Multi-spectral Short- Wave Infrared Sensors and Convolutional Neural Networks for Biometric Presentation Attack Detection


There is currently no doubt about the importance of subject authentication in a wide range of applications or about the numerous advantages offered by biometric recognition with respect to password or token-based systems (Jain 2007). We can safely say that biometrics overcomes problems like forgetting or losing a key, and that it provides a stronger link between the subject and the claimed identifier. Such and other advantages have led to an ever-growing deployment of biometric recognition systems in the market and in national-wide identification scenarios (Government of India 2012).

However, biometric systems are still vulnerable to external attacks. Among the possible attack points described by Ratha, Connell, and Bolle (2001), which include both inner modules of the system and communication channels, the biometric capture device is probably the most exposed one. The main difference with respect to any other attack lies on the knowledge required by the individual launching the attack: he does not need to know anything about the inner functioning of the system. Such attacks directed to the capture device are known in the literature as presentation attacks (PAs) and defined within the ISO/IEC 30107 standard on biometric presentation attack detection (PAD) as the “presentation to the biometric data capture subsystem with the goal of interfering with the operation of the biometric system” (ISO/ IEC JTC1 SC37 Biometrics 2016). In other words, an attacker can present the capture device with a presentation attack instrument (PAI), such as a face mask, a gummy finger, or a fingerprint overlay, instead of his own bona fide biometric characteristic. His intentions may be to impersonate someone else (i.e., active impostor) or to avoid being recognised due to black-listing (i.e., identity concealer).

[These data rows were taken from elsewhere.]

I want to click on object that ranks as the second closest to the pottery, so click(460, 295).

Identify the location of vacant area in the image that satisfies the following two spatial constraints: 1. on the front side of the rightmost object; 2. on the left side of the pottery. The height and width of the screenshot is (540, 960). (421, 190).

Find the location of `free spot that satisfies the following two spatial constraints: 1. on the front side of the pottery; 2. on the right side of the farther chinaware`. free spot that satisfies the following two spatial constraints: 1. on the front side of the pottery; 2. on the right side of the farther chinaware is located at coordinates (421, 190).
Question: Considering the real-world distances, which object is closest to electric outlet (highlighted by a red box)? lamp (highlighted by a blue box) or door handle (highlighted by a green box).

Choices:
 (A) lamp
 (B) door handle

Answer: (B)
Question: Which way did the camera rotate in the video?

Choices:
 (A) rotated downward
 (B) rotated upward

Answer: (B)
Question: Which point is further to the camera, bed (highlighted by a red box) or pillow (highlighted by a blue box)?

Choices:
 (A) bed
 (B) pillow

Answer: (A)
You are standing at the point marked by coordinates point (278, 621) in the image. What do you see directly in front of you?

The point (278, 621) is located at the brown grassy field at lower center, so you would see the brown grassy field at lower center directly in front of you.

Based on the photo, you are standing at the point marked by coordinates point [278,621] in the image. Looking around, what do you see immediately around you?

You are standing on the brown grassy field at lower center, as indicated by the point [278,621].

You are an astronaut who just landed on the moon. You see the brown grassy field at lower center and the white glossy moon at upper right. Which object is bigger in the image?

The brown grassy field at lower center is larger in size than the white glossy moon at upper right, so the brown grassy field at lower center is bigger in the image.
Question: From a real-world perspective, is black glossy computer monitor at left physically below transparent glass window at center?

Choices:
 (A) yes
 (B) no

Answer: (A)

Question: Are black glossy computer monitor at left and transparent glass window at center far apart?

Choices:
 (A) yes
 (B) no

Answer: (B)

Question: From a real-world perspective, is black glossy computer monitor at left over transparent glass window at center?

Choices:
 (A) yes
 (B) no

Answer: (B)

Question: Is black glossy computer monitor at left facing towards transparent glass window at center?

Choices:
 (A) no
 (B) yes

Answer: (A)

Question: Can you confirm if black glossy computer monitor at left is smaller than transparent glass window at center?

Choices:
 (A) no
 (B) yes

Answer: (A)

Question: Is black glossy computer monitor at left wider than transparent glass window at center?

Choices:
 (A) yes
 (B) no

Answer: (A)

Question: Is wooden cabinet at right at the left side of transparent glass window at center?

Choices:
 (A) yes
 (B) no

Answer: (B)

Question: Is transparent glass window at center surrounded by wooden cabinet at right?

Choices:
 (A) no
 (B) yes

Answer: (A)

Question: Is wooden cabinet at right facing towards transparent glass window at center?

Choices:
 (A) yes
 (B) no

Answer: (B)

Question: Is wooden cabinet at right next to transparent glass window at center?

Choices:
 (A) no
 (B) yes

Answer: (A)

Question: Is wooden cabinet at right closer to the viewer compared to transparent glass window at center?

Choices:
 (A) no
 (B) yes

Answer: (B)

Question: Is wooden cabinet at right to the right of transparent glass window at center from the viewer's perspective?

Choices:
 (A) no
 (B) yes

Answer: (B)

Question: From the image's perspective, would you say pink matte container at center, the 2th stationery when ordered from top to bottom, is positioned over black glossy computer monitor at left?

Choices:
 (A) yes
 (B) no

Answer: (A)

Given the serious threat posed by PAs, PAD methods have been developed in the last decade to automatically distinguish between bona fide (i.e., real or live) presentations and access attempts carried out by means of PAIs (Marcel et al. 2019). Research in this new area has been fostered by the organisation of international competitions such as the LivDet series (Ghiani et al. 2017; Orru et al. 2019), and by several international projects, such as the European TABULA RASA (2010), BEAT (2012), and RESPECT (2019), or the US ODIN research program (ODNI and IARPA 2016). Such initiatives and funding programs have consequently led to the development of specific PAD methods for iris (Galbally and Gomez-Barrero 2017), fingerprint (Marasco and Ross 2015; Sousedik and Busch 2014), or face (Galbally, Marcel, and Fierrez 2014), among other biometric characteristics.

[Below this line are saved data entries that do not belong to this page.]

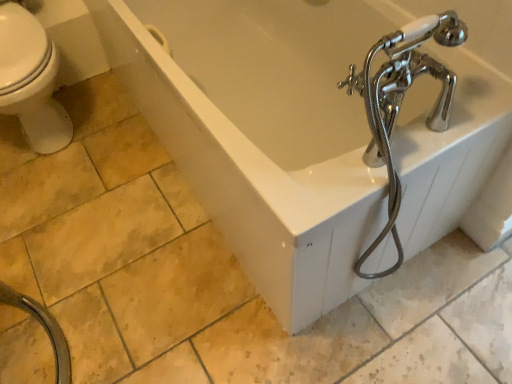 In order to face black rubber garden hose at lower left, should I rotate leftwards or rightwards?

You should look left and rotate roughly 32.035 degrees.

Find the location of a particular element. black rubber garden hose at lower left is located at coordinates tap(44, 328).

The width and height of the screenshot is (512, 384). What do you see at coordinates (44, 328) in the screenshot?
I see `black rubber garden hose at lower left` at bounding box center [44, 328].

What are the coordinates of `white glossy bathtub at center` in the screenshot? It's located at (264, 130).

Describe the element at coordinates (264, 130) in the screenshot. The width and height of the screenshot is (512, 384). I see `white glossy bathtub at center` at that location.

Identify the location of black rubber garden hose at lower left. (44, 328).

Which is more to the left, white glossy bathtub at center or black rubber garden hose at lower left?

From the viewer's perspective, black rubber garden hose at lower left appears more on the left side.

Is white glossy bathtub at center in front of or behind black rubber garden hose at lower left in the image?

In the image, white glossy bathtub at center appears behind black rubber garden hose at lower left.

Considering the positions of point (194, 169) and point (34, 314), is point (194, 169) closer or farther from the camera than point (34, 314)?

Point (194, 169) is closer to the camera than point (34, 314).

From the image's perspective, is white glossy bathtub at center on black rubber garden hose at lower left?

Yes, from the image's perspective, white glossy bathtub at center is above black rubber garden hose at lower left.

From a real-world perspective, who is located higher, white glossy bathtub at center or black rubber garden hose at lower left?

white glossy bathtub at center.

Looking at this image, is white glossy bathtub at center wider than black rubber garden hose at lower left?

Yes, white glossy bathtub at center is wider than black rubber garden hose at lower left.

Is white glossy bathtub at center taller or shorter than black rubber garden hose at lower left?

In the image, white glossy bathtub at center appears to be taller than black rubber garden hose at lower left.

Does white glossy bathtub at center have a larger size compared to black rubber garden hose at lower left?

Yes, white glossy bathtub at center is bigger than black rubber garden hose at lower left.

Would you say white glossy bathtub at center is outside black rubber garden hose at lower left?

Yes.

Is white glossy bathtub at center placed right next to black rubber garden hose at lower left?

No.

Is white glossy bathtub at center oriented towards black rubber garden hose at lower left?

Yes, white glossy bathtub at center is facing black rubber garden hose at lower left.

This screenshot has height=384, width=512. I want to click on garden hose that appears below the white glossy bathtub at center (from a real-world perspective), so click(x=44, y=328).

Is black rubber garden hose at lower left to the left of white glossy bathtub at center from the viewer's perspective?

In general, PAD methods can be broadly divided into software- and hardware-based methods. Whereas the former, in the particular case of fingerprint, utilise the output of traditional optical and capacitive sensors, the latter introduce specific sensors to capture other properties of a bona fide fingerprint (Marasco and Ross 2015; Sousedik and Busch 2014). The LivDet competitions focus on software-based methods, since only conventional sensors are used to capture the fingerprint samples used in the benchmarks. For these datasets, very high detection rates, close to a 100% accuracy, have been achieved. However, it should be noted that only a limited number of different PAI species (i.e., 11) is included in those benchmarks. In a recent study (Kanich, Drahansky, and Mezl 2018), the authors analyse the vulnerabilities of commercial off-the-shelf (COTS) fingerprint sensors to PAIs fabricated with 21 different materials. Their results highlight the vulnerabilities to most of the materials used, which are in many cases not included in the LivDet benchmarks (e.g., wax). There is therefore a clear need to further analyse the detection capabilities of current and eventually new PAD techniques for larger databases, including a higher variability in terms of PAI species.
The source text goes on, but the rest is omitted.